La première expérience d’arrestation d’Abdel-Fattah ne l’a pas dissuadé de poursuivre son activité ; en 2011, il est devenu l’un des aspects les plus célèbres du mouvement démocratique, car il a développé des plateformes en ligne qui ont permis aux citoyens égyptiens de participer à la rédaction de la Constitution, et ses tweets ont ouvert sur la plateforme X, qui s’appelait Twitter à l’époque, la porte de nombreuses discussions sur des questions telles que la religion et la réforme politique.

Son rôle dans la révolution du 25 janvier 2011 est apparu, bien qu’il ne fût pas en Égypte au moment de l’épidémie de manifestations, mais il a participé aux manifestations suivantes qui ont conduit au renversement de l’ancien président Hosni Moubarak.
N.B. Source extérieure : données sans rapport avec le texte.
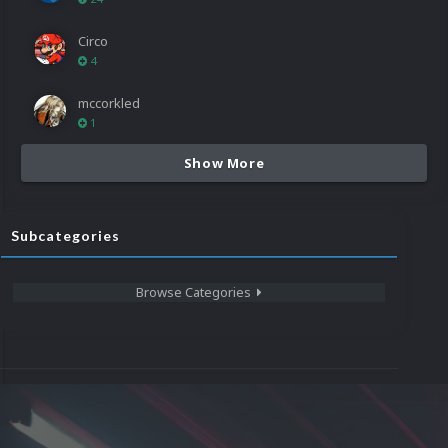
Circo
4
mccorkled
1
Show More
Subcategories
Browse Categories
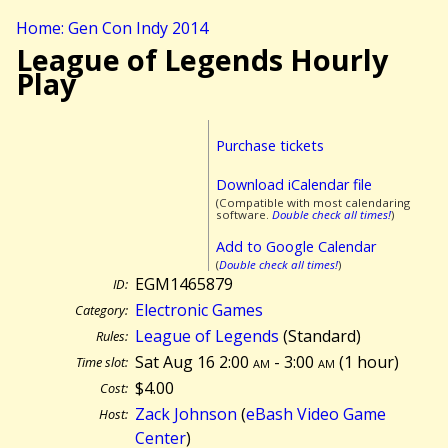
Home: Gen Con Indy 2014
League of Legends Hourly
Play
Purchase tickets
Download iCalendar file
(Compatible with most calendaring
software.
Double check all times!
)
Add to Google Calendar
(
Double check all times!
)
EGM1465879
ID:
Electronic Games
Category:
League of Legends
(Standard)
Rules:
Sat Aug 16 2:00
am
- 3:00
am
(
1 hour)
Time slot:
$4.00
Cost:
Zack Johnson
(
eBash Video Game
Host:
Center
)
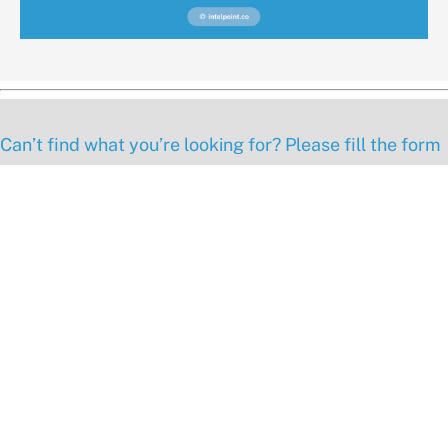
Can’t find what you’re looking for? Please fill the form
below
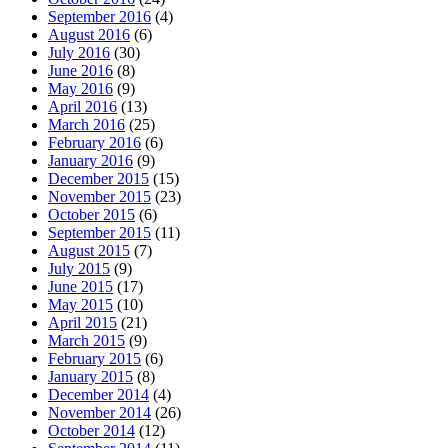
September 2016
(4)
August 2016
(6)
July 2016
(30)
June 2016
(8)
May 2016
(9)
April 2016
(13)
March 2016
(25)
February 2016
(6)
January 2016
(9)
December 2015
(15)
November 2015
(23)
October 2015
(6)
September 2015
(11)
August 2015
(7)
July 2015
(9)
June 2015
(17)
May 2015
(10)
April 2015
(21)
March 2015
(9)
February 2015
(6)
January 2015
(8)
December 2014
(4)
November 2014
(26)
October 2014
(12)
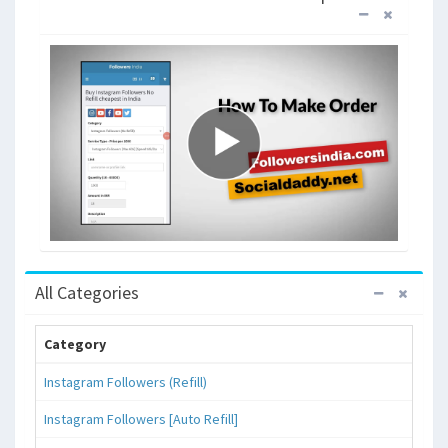
All Categories
Category
Instagram Followers (Refill)
Instagram Followers [Auto Refill]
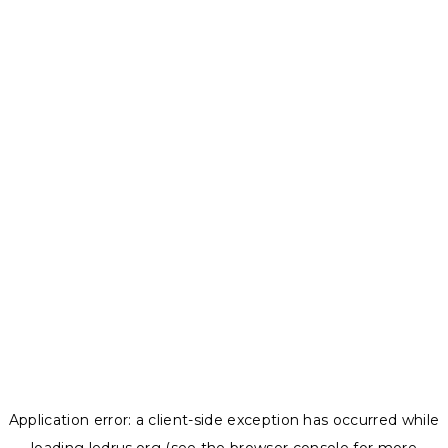
Application error: a
client
-side exception has occurred while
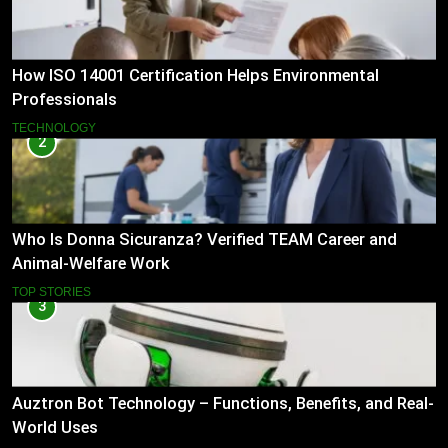
How ISO 14001 Certification Helps Environmental
Professionals
TECHNOLOGY
2
Who Is Donna Sicuranza? Verified TEAM Career and
Animal-Welfare Work
TOP STORIES
3
Auztron Bot Technology – Functions, Benefits, and Real-
World Uses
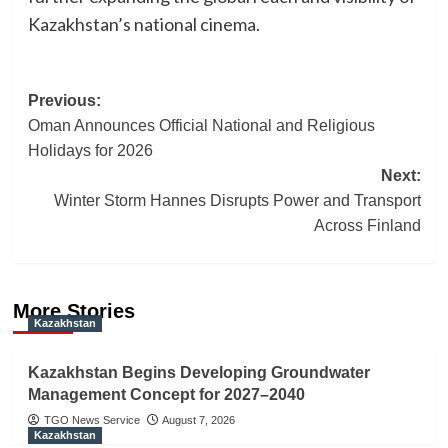
Kazakhstan’s national cinema.
Post
Previous:
Oman Announces Official National and Religious
navigation
Holidays for 2026
Next:
Winter Storm Hannes Disrupts Power and Transport
Across Finland
More Stories
Kazakhstan
Kazakhstan Begins Developing Groundwater
Management Concept for 2027–2040
TGO News Service
August 7, 2026
Kazakhstan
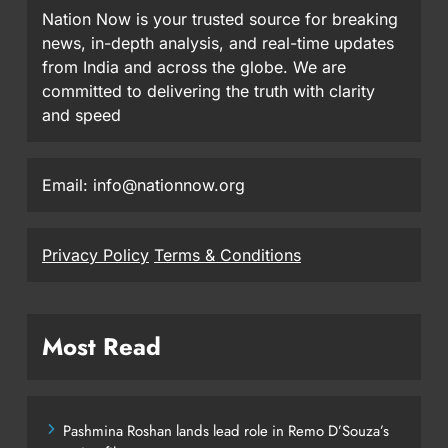
Nation Now is your trusted source for breaking
news, in-depth analysis, and real-time updates
from India and across the globe. We are
committed to delivering the truth with clarity
and speed
Email: info@nationnow.org
Privacy Policy
Terms & Conditions
Most Read
Pashmina Roshan lands lead role in Remo D’Souza’s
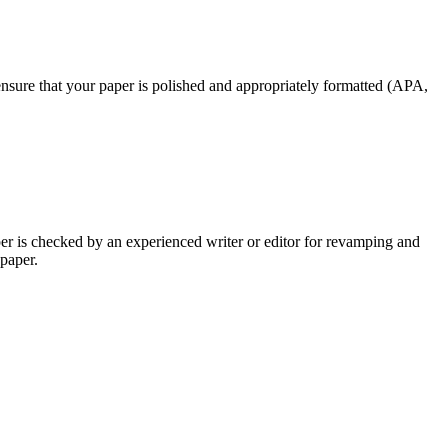
nsure that your paper is polished and appropriately formatted (APA,
per is checked by an experienced writer or editor for revamping and
 paper.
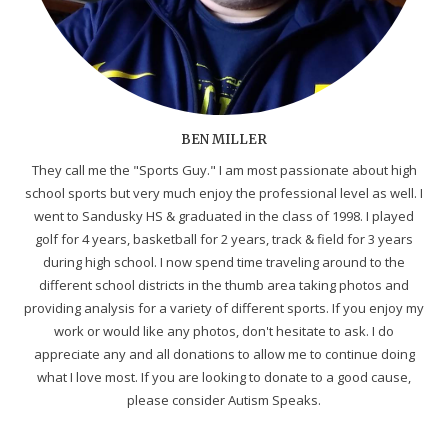
BEN MILLER
They call me the "Sports Guy." I am most passionate about high
school sports but very much enjoy the professional level as well. I
went to Sandusky HS & graduated in the class of 1998. I played
golf for 4 years, basketball for 2 years, track & field for 3 years
during high school. I now spend time traveling around to the
different school districts in the thumb area taking photos and
providing analysis for a variety of different sports. If you enjoy my
work or would like any photos, don't hesitate to ask. I do
appreciate any and all donations to allow me to continue doing
what I love most. If you are looking to donate to a good cause,
please consider Autism Speaks.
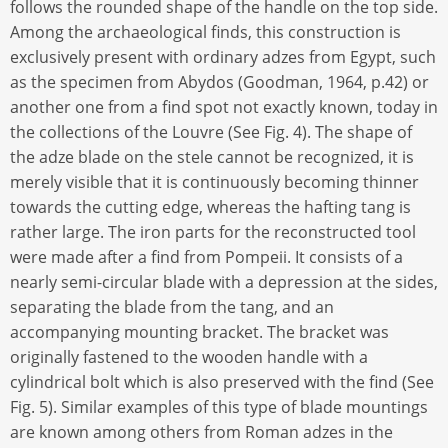
follows the rounded shape of the handle on the top side.
Among the archaeological finds, this construction is
exclusively present with ordinary adzes from Egypt, such
as the specimen from Abydos (Goodman, 1964, p.42) or
another one from a find spot not exactly known, today in
the collections of the Louvre (See Fig. 4). The shape of
the adze blade on the stele cannot be recognized, it is
merely visible that it is continuously becoming thinner
towards the cutting edge, whereas the hafting tang is
rather large. The iron parts for the reconstructed tool
were made after a find from Pompeii. It consists of a
nearly semi-circular blade with a depression at the sides,
separating the blade from the tang, and an
accompanying mounting bracket. The bracket was
originally fastened to the wooden handle with a
cylindrical bolt which is also preserved with the find (See
Fig. 5). Similar examples of this type of blade mountings
are known among others from Roman adzes in the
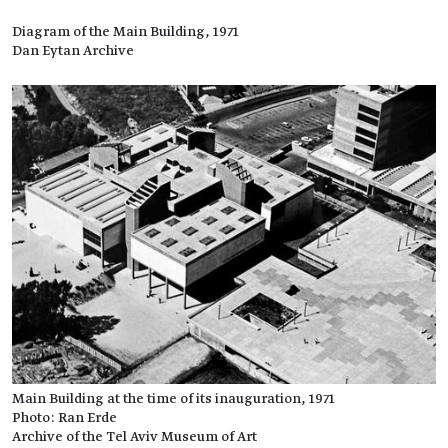
Diagram of the Main Building, 1971
Dan Eytan Archive
Main Building at the time of its inauguration, 1971
Photo: Ran Erde
Archive of the Tel Aviv Museum of Art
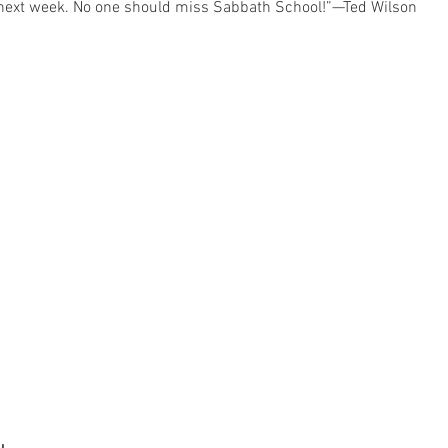
e next week. No one should miss Sabbath School!”—Ted Wilson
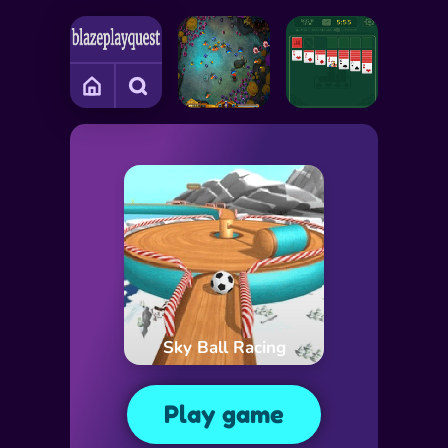
Sky Ball Racing
Play game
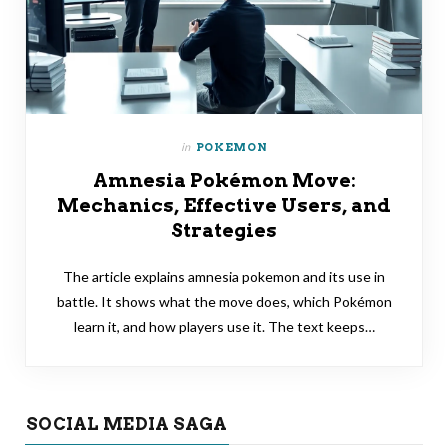
in
POKEMON
Amnesia Pokémon Move:
Mechanics, Effective Users, and
Strategies
The article explains amnesia pokemon and its use in
battle. It shows what the move does, which Pokémon
learn it, and how players use it. The text keeps…
SOCIAL MEDIA SAGA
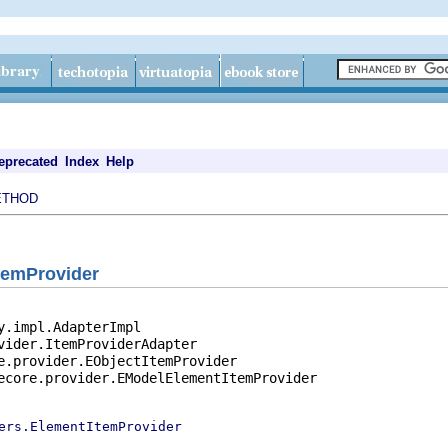
eprecated
Index
Help
ETHOD
temProvider
y.impl.AdapterImpl

vider.ItemProviderAdapter

e.provider.EObjectItemProvider

ecore.provider.EModelElementItemProvider

ers.ElementItemProvider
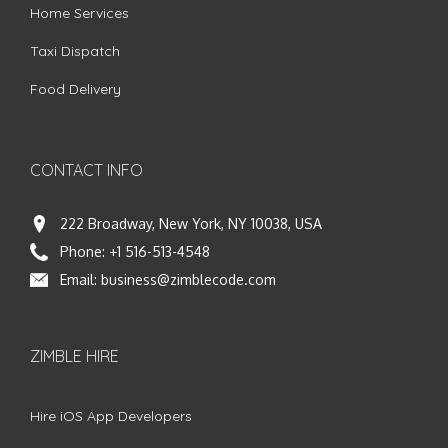
Home Services
Taxi Dispatch
Food Delivery
CONTACT INFO
222 Broadway, New York, NY 10038, USA
Phone:
+1 516-513-4548
Email:
business@zimblecode.com
ZIMBLE HIRE
Hire iOS App Developers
Abdel-Fattah a participé à l’organisation de manifestations d’opposition lors du règne du Conseil militaire des forces armées, et a été emprisonné à la suite de ce qui était connu sous le nom d’événements de Maspero fin octobre 2011, en raison de sa couverture des affrontements entre les manifestants chrétiens et les forces de sécurité, où le protège-militaire l’a accusé d’inciter contre l’armée et la sécurité publique et la paix.

Le Haut Commissaire des Nations Unies aux droits de l’homme a appelé à sa libération et il a été libéré en décembre de la même année.

Abdel-Fattah a de nouveau été arrêté en novembre 2013 avec d’autres lorsqu’il a participé à une manifestation devant le Parlement contre la loi sur la démonstration et le projet de constitution qui a été repris au début de 2014. Alaa a été accusé de “démonstration sans autorisation” des autorités de sécurité.

Alaa Abdel-Fattah a été condamné à cinq ans de prison par le tribunal pénal dans cette affaire, qui a ensuite été connue sous le nom de “les événements du Conseil de Shura”, et la Cour de cassation égyptienne a confirmé la décision en 2017.

Cette période de prison est la plus longue de son histoire, au cours de laquelle son père est décédé et les autorités lui ont permis de sortir exceptionnellement pour ses funérailles.

Il a été libéré en mars 2019 après la fin de sa peine, mais a de nouveau été arrêté en septembre de la même année, et il est resté en prison jusqu’à ce qu’il dépasse la limite légale maximale pour la détention préalable, puis un tribunal égyptien a délivré en décembre 2021 une peine de cinq ans après avoir été condamné pour “diffusion de fausses nouvelles”.

Le militant égyptien a commencé une grève de la faim en avril 2022 pour protester contre le refus des autorités égyptiennes de permettre au consulat britannique de lui rendre visite, puis a partiellement frappé de la nourriture depuis mars 2025 en solidarité avec sa mère.

En 2022, un fonctionnaire américain élevé a exprimé la préoccupation de la Maison Blanche concernant “les rapports reçus concernant la santé d’Alaa Abdel-Fattah”, ajoutant que l’administration du président Joe Biden, a déclenché “les craintes à plusieurs reprises avec le gouvernement égyptien sur son cas et ses circonstances en prison”.